■ TASK PROMPT: Reproduce every record below exactly, with the pictures left out.

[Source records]
__________________________________________________

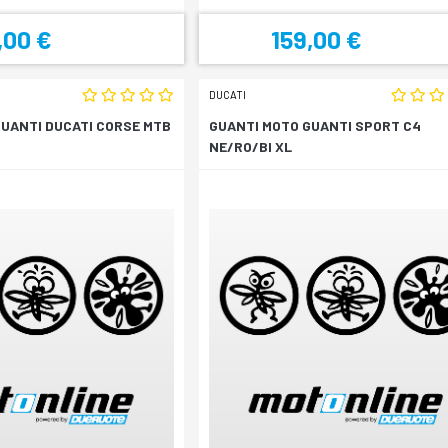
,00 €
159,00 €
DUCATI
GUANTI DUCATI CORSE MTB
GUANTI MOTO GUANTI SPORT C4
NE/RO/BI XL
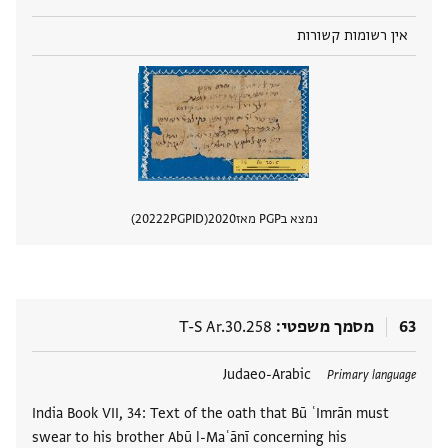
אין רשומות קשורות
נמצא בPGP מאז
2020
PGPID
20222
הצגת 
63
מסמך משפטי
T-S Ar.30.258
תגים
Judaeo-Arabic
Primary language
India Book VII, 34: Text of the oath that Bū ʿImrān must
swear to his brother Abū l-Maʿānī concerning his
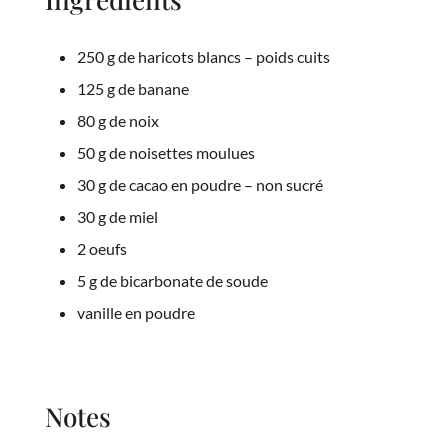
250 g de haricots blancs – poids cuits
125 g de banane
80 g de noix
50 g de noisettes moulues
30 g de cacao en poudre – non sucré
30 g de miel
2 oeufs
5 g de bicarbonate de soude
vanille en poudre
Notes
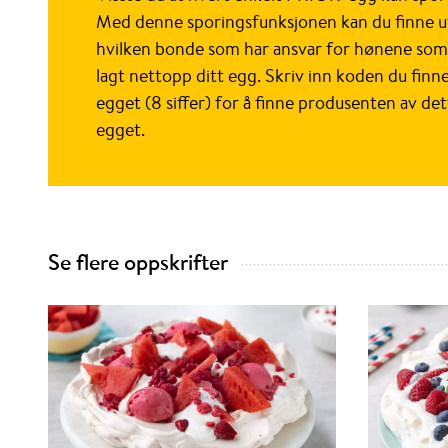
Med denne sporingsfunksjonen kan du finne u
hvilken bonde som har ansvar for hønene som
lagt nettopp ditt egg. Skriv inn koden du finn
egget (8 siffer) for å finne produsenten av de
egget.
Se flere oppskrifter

__________________________________________________

■ EXERCISE ANSWER:
,00 €
159,00 €
DUCATI
GUANTI DUCATI CORSE MTB
GUANTI MOTO GUANTI SPORT C4
NE/RO/BI XL
אין רשומות קשורות
נמצא בPGP מאז
2020
PGPID
20222
הצגת 
63
מסמך משפטי
T-S Ar.30.258
תגים
Judaeo-Arabic
Primary language
India Book VII, 34: Text of the oath that Bū ʿImrān must
swear to his brother Abū l-Maʿānī concerning his
250 g de haricots blancs – poids cuits
125 g de banane
80 g de noix
50 g de noisettes moulues
30 g de cacao en poudre – non sucré
30 g de miel
2 oeufs
5 g de bicarbonate de soude
vanille en poudre
Notes
Med denne sporingsfunksjonen kan du finne u
hvilken bonde som har ansvar for hønene som
lagt nettopp ditt egg. Skriv inn koden du finn
egget (8 siffer) for å finne produsenten av de
egget.
Se flere oppskrifter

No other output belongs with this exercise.